> **Data**:
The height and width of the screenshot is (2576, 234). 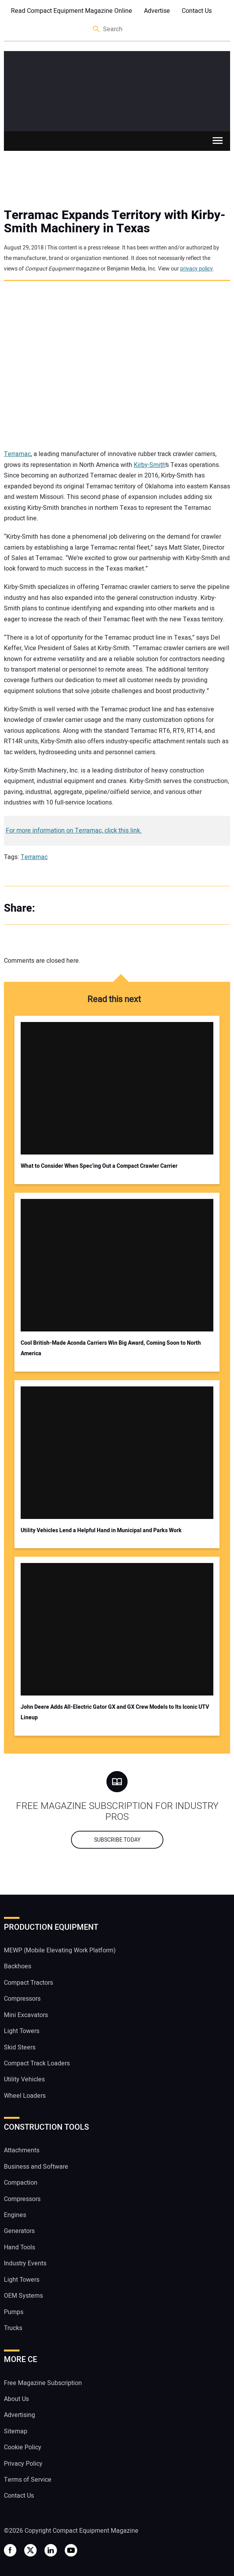 I want to click on For more information on Terramac, click this link., so click(x=74, y=830).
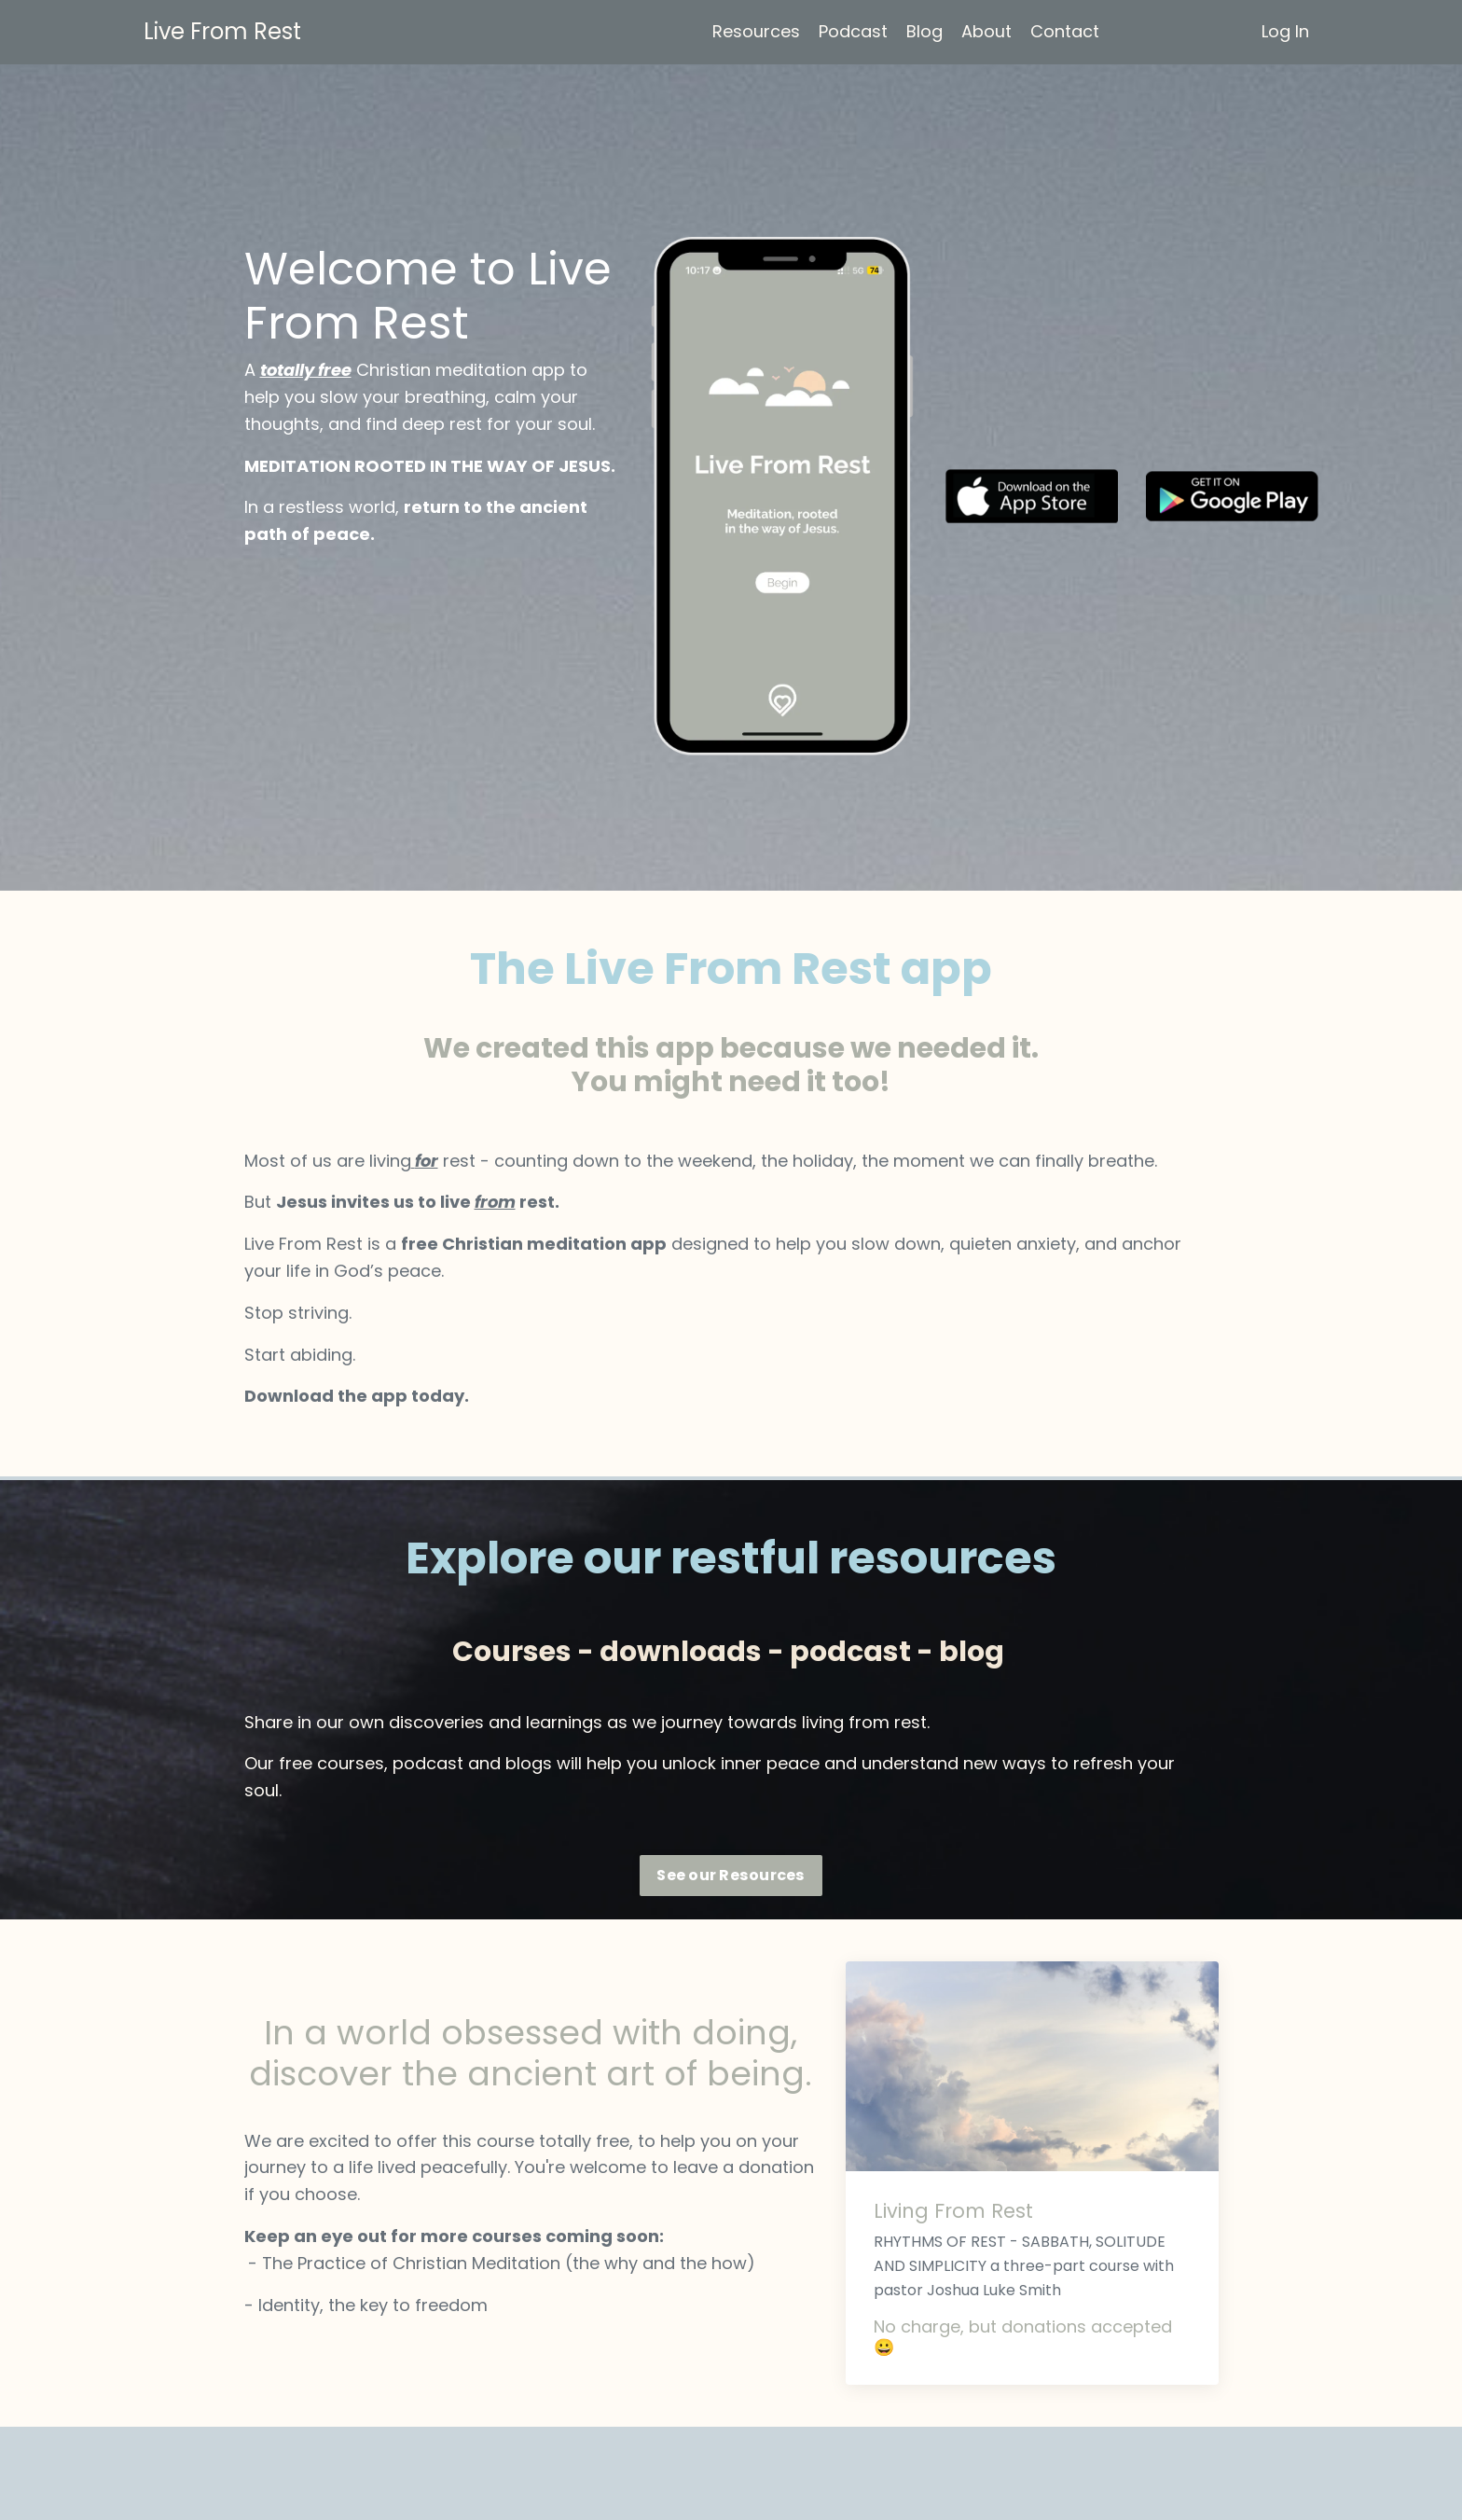 This screenshot has height=2520, width=1462. What do you see at coordinates (730, 1875) in the screenshot?
I see `See our Resources [button]` at bounding box center [730, 1875].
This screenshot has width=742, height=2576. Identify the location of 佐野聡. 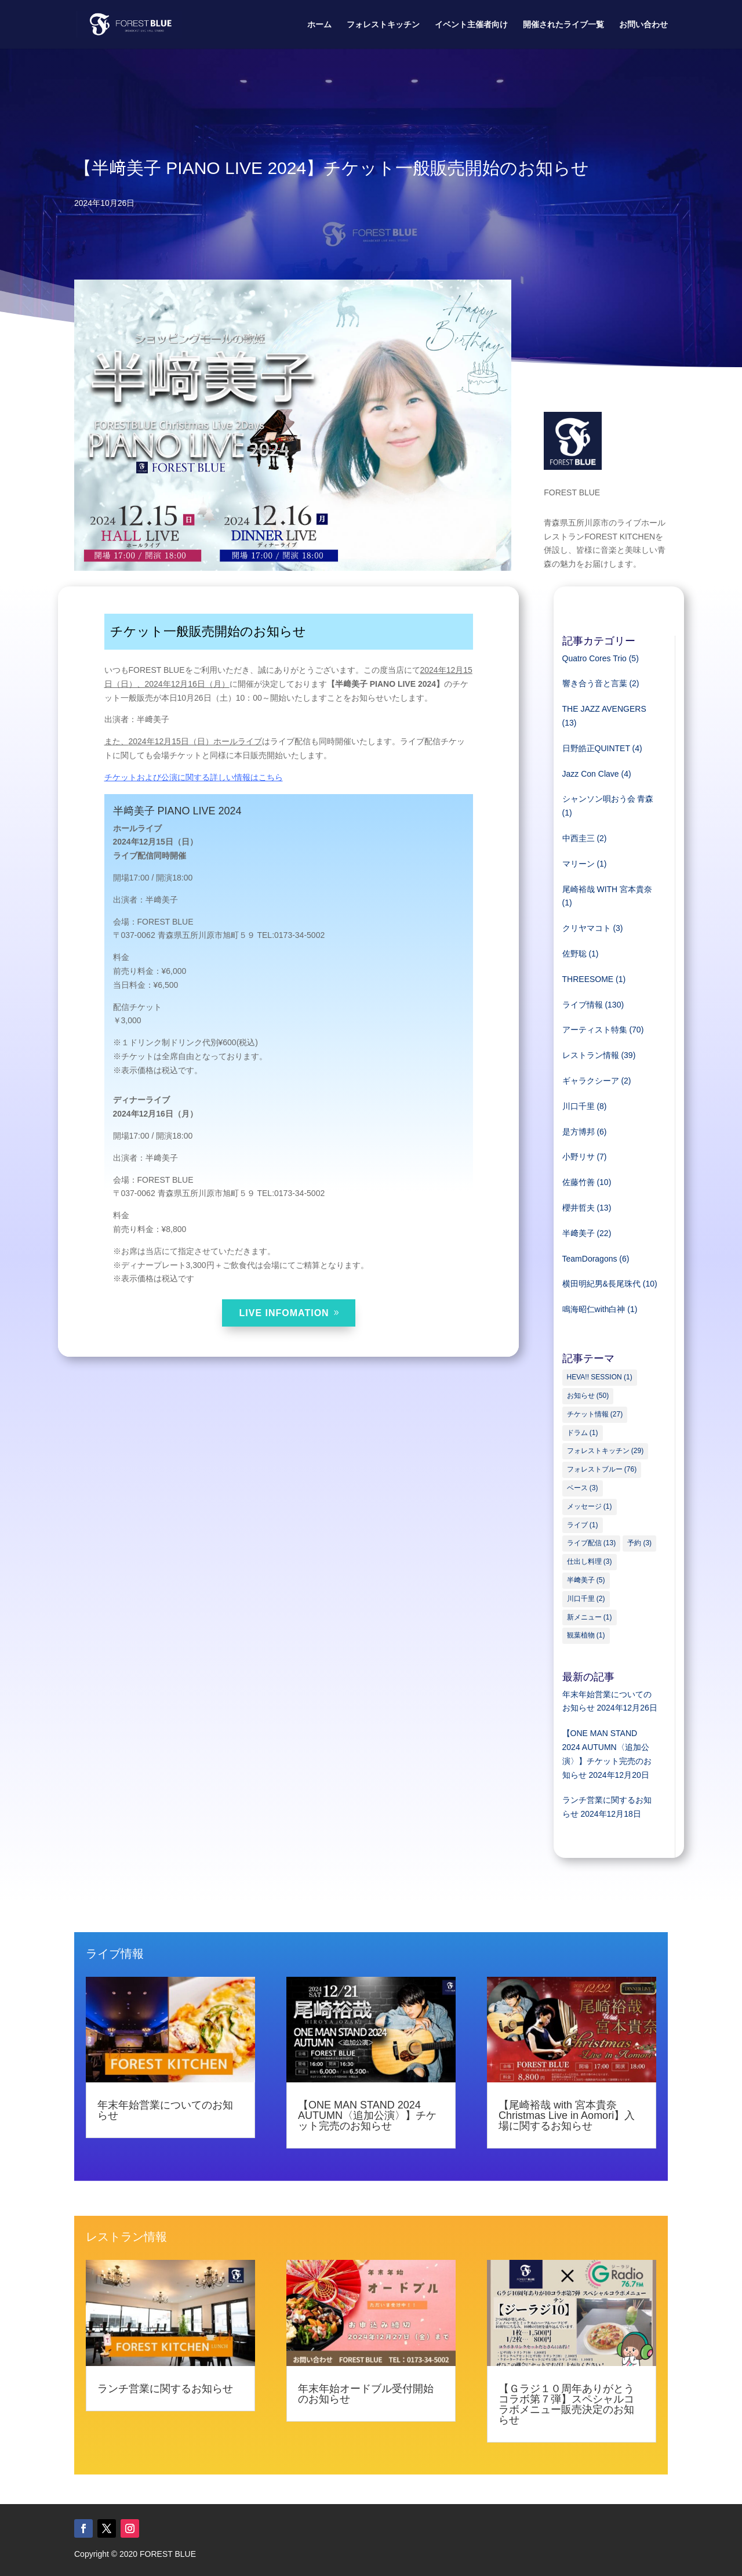
(574, 953).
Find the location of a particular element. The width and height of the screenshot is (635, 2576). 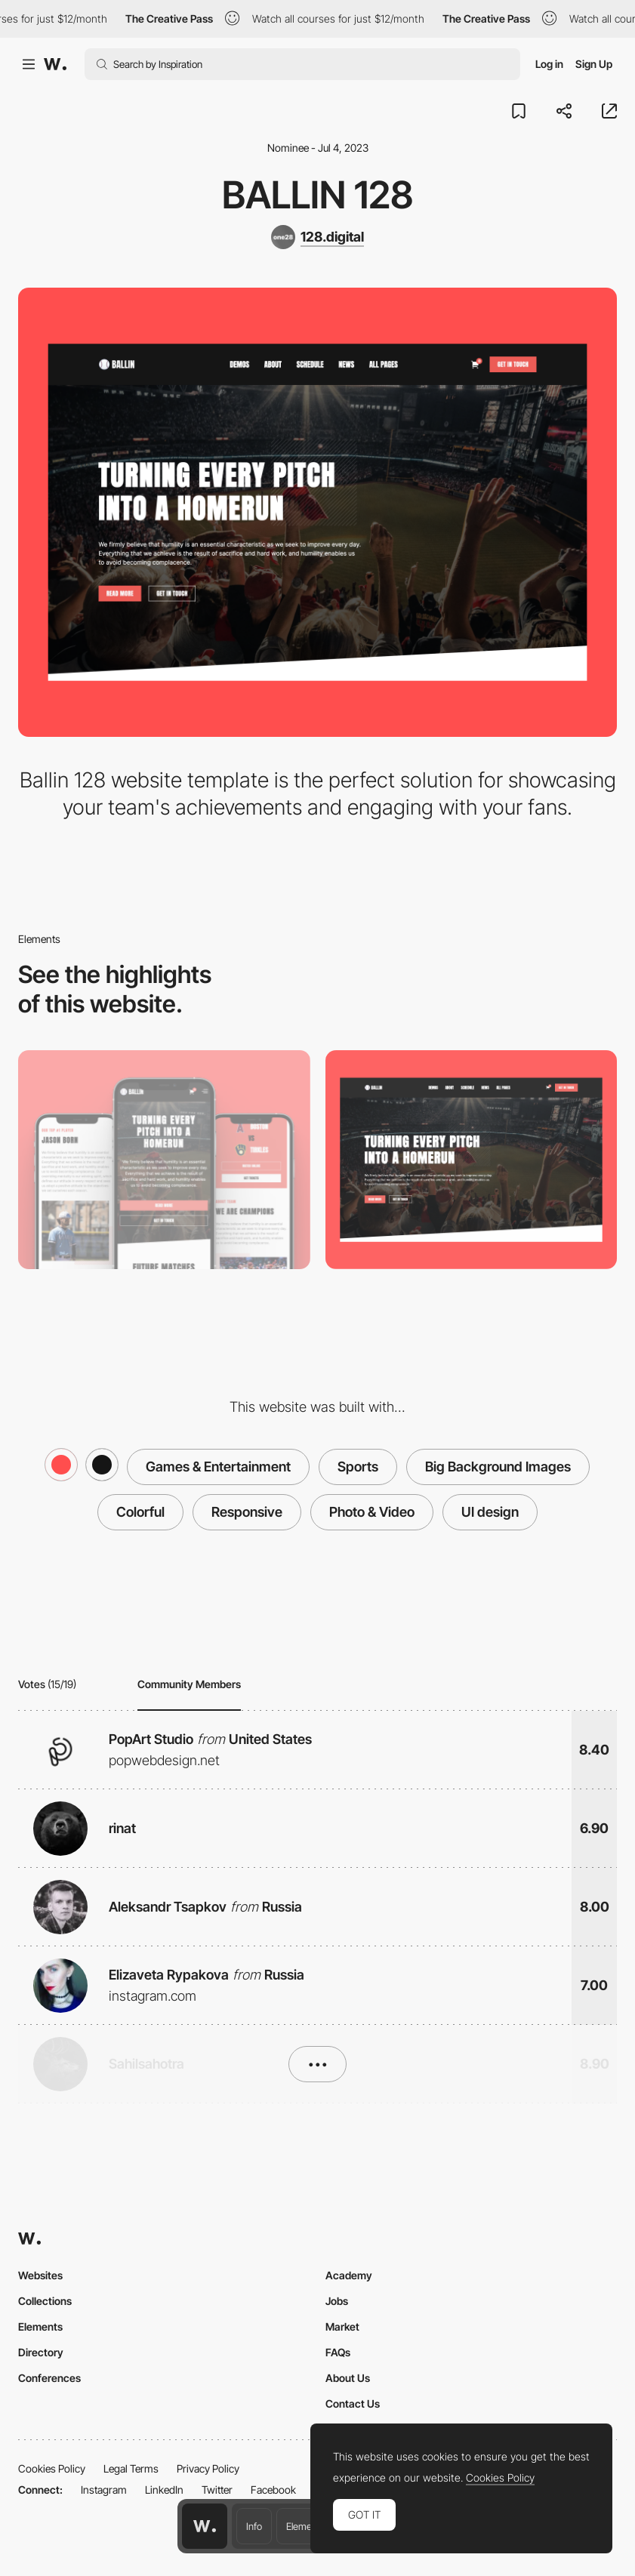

> **Brief**: Your copy should consist only of the lines from the one containing "This screenshot has width=742, height=2576." through the last line of the entries above, reproduced exactly, without pictures.

> **Written solution**:
This screenshot has width=742, height=2576. Identify the location of 佐野聡. 
(574, 953).
Find the location of a particular element. The width and height of the screenshot is (635, 2576). 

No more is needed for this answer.